In the morning we had breakfast at the hotel’s restaurant, Focaccia Grill, located on the lobby level. The hotel serves breakfast from 6AM until 10:30AM. The restaurant is a nice space, and the servers were friendly and eager to please.
However, the breakfast buffet wasn’t nearly as good as the one at the Hyatt Regency Tashkent. It was fine, just not as great by comparison. I’ll let the pictures speak for themselves.
On the plus side, the cappuccino was great.
So was the veggie omelet I had.
And the crepe wasn’t bad either. 😉
In terms of the hotel’s other features, the spa is located on the first floor. In Tashkent I was shocked by the crazy spa prices, while this hotel was the opposite. The only reason I knew the prices were low is because there was an ad in the elevator for the spa, so we decided to check it out. I ended up getting an hour-long massage, which cost a reasonable ~$30 (and that included a 2.5% service charge, which gives you a sense of wages in Tajikistan). I know you can get cheaper massages outside hotels, but for an international chain hotel, it doesn’t get much cheaper than that.
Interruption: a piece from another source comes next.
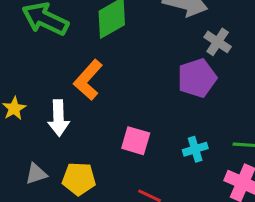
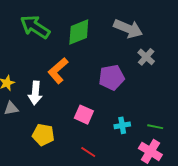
purple pentagon: (197, 78) -> (112, 77), moved
gray triangle: (36, 174) -> (11, 108), moved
While the therapist was friendly, the massage wasn’t great, unfortunately.
The hotel also has a nice indoor lap pool, as well as a gym overlooking the pool.
A few more quick notes about the hotel.
First of all, the crowd at the Hyatt in Dushanbe was so different than the crowd at the Hyatt in Tashkent. The Hyatt Tashkent felt empty, and the only other guests seemed to be a large Chinese tour group. Meanwhile at the Hyatt Dushanbe, almost everyone in the hotel seemed to be a business traveler in a suit. At breakfast we sat next to some American businesspeople, so it was interesting to overhear their conversation.
The hotel has a great location within Dushanbe. In fairness, it’s not that big of a city, and traffic isn’t crazy, so I’m not sure it matters all that much what part of town you’re in. But we were walking distance to the Teahouse, Flagpole, all kinds of parks, and even downtown.
As far as Dushanbe itself goes, I wish we had more time there, but based on the few hours we spent exploring the city, it was a beautiful and clean city. It felt a bit soulless and boring, but that’s probably more a function of us only being there for a short period, rather than a reflection of the city as such. But my biggest takeaways were that it’s clean, safe, and has a lot of monuments (which is largely how I felt about Tashkent as well).
Hyatt Regency Dushanbe
Hyatt Regency Dushanbe bottom line
I enjoyed our brief stay at the Hyatt Regency Dushanbe. The hotel has beautiful rooms, their Globalist treatment is excellent, they have a nice Regency Club, the staff were friendly, etc. Overall I think I preferred the decor and breakfast at the Hyatt Regency Tashkent, while I preferred the Regency Club at the Hyatt Regency Dushanbe.
If you’re a Hyatt loyalist and visiting Dushanbe, I’d highly recommend this place.